Me trajo la ropa de fiesta y, mientras me ayudaba a anudar la
corbata, me dijo en voz muy grave: «Recuerda esto, Moncho. Papá no era
republicano. Papá no era amigo del alcalde. Papá no hablaba mal de los curas. Y
otra cosa muy importante, Moncho. Papá no le regaló un traje al maestro».
«Si que lo regaló».
«No, Moncho. No lo regaló. ¿Entendiste bien? ¡No lo regalo!»
Había mucha gente en la Alameda, toda con ropa de domingo.
Bajaran también algunos grupos de las aldeas, mujeres enlutadas, paisanos
viejos de chaleco y sombrero, niños con aire asustado, precedidos por algunos
hombres con camisa azul y pistola en el cinto. Dos filas de soldados abrían un
corredor desde la escalinata del ayuntamiento hasta unos camiones con remolque
entoldado, como los que se usaban para transportar el ganado en la feria
grande.
Pero en la alameda no había el alboroto de las ferias sino un
silencio grave, de Semana Santa. La gente no se saludaba. Ni siquiera parecían
reconocerse los unos a los otros. Toda la atención estaba puesta en la fachada
del ayuntamiento.
Un guardia entreabrió la puerta y recorrió el gentío con la
mirada. Luego abrió del todo e hizo un gesto con el brazo. De la boca oscura
del edificio, escoltados por otros guardas, salieron los detenidos, iban atados
de manos y pies, en silente cordada. De algunos no sabía el nombre, pero
conocía todos aquellos rostros. El alcalde, el de los sindicatos, el
bibliotecario del ateneo Resplandor Obrero, Charli, el vocalista de la orquesta
Sol y Vida, el cantero q quien llamaban Hércules, padre de Dombodán... Y al
cabo de la cordada, jorobado y feo como un sapo, el maestro.

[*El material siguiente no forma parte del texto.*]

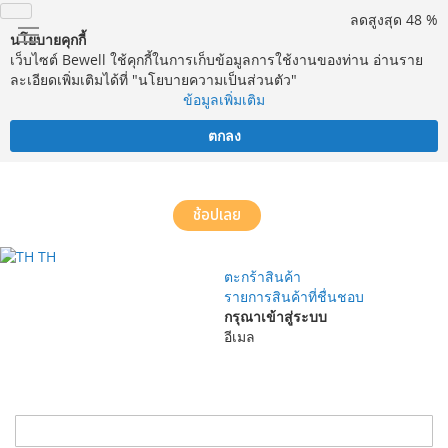
ลดสูงสุด 48 %
นโยบายคุกกี้
เว็บไซต์ Bewell ใช้คุกกี้ในการเก็บข้อมูลการใช้งานของท่าน อ่านราย
ละเอียดเพิ่มเติมได้ที่ "นโยบายความเป็นส่วนตัว"
ข้อมูลเพิ่มเติม
ตกลง
จัดส่งฟรี! ทั่วประเทศ พร้อมบริการประกอบฟรีในพื้นที่กำหนด*
ช้อปเลย
TH
ตะกร้าสินค้า
รายการสินค้าที่ชื่นชอบ
กรุณาเข้าสู่ระบบ
อีเมล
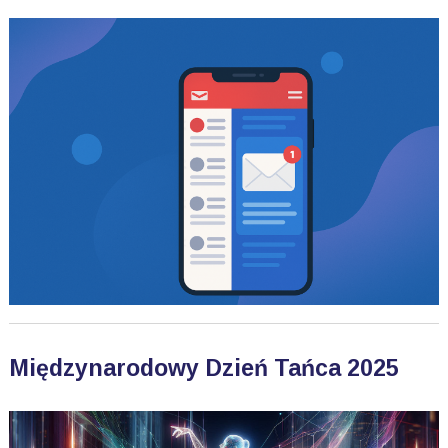
Międzynarodowy Dzień Tańca 2025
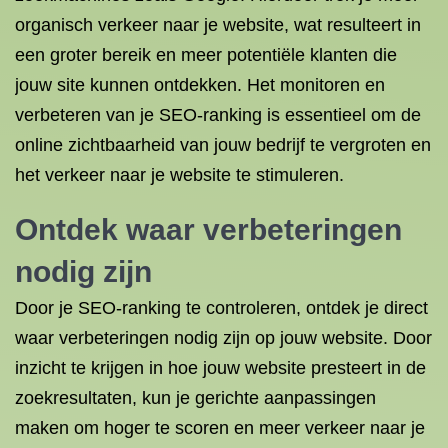
organisch verkeer naar je website, wat resulteert in
een groter bereik en meer potentiële klanten die
jouw site kunnen ontdekken. Het monitoren en
verbeteren van je SEO-ranking is essentieel om de
online zichtbaarheid van jouw bedrijf te vergroten en
het verkeer naar je website te stimuleren.
Ontdek waar verbeteringen
nodig zijn
Door je SEO-ranking te controleren, ontdek je direct
waar verbeteringen nodig zijn op jouw website. Door
inzicht te krijgen in hoe jouw website presteert in de
zoekresultaten, kun je gerichte aanpassingen
maken om hoger te scoren en meer verkeer naar je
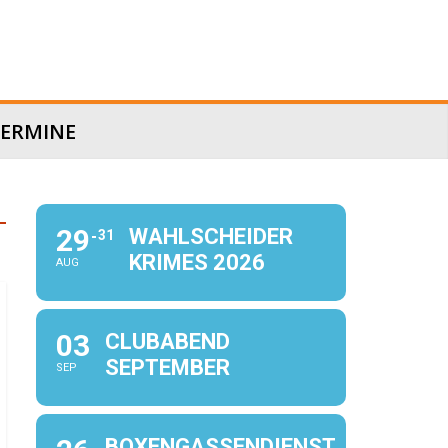
ERMINE
29
WAHLSCHEIDER
31
KRIMES 2026
AUG
03
CLUBABEND
SEPTEMBER
SEP
BOXENGASSENDIENST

Se escucharon algunas órdenes y gritos aislados que resonaron en
la Alameda como petardos. Poco a poco, de la multitud fue saliendo un ruge-ruge
que acabó imitando aquellos apodos.
«¡Traidores! ¡Criminales! ¡Rojos!»
«Grita tu también, Ramón, por lo que más quieras, ¡grita!». Mi
madre llevaba agarrado del brazo a papá, como si lo sujetara con toda su fuerza
para que no desfalleciera. « ¡Que vean que gritas, Ramón, que vean que gritas!»
Y entonces oí como mi padre decía «¡Traidores» con un hilo de
voz. Y luego, cada vez más fuerte, «¡Criminales! ¡Rojos!» Saltó del brazo a mi
madre y se acercó más a la fila de los soldados, con la mirada enfurecida cara
al maestro. «¡Asesino! ¡Anarquista! ¡Comeniños!»
Ahora mamá trataba de retenerlo y le tiró de la chaqueta
discretamente. Pero él estaba fuera de sí. «¡Cabrón! ¡Hijo de mala madre¡».
Nunca le había escuchado llamar eso a nadie, ni siquiera al árbitro en el campo
de fútbol. «Su madre no tiene la culpa, ¿eh, Moncho?, recuerda eso». Pero ahora
se volvía cara a mi enloquecido y me empujaba con la mirada, los ojos llenos de
lágrimas y sangre. «¡Grítale tu también, Monchiño, grítale tu también!»
Cuando los camiones arrancaron cargados de presos, yo fui uno de
los niños que corrían detrás lanzando piedras. Buscaba con desesperación el
rostro del maestro para llamarle traidor y criminal. Pero el convoy era ya una
nube de polvo a lo lejos y yo, en el medio de la alameda, con los puños
cerrados, sólo fui capaz de murmurar con rabia: «¡Sapo! ¡Tilonorrinco! ¡Iris!».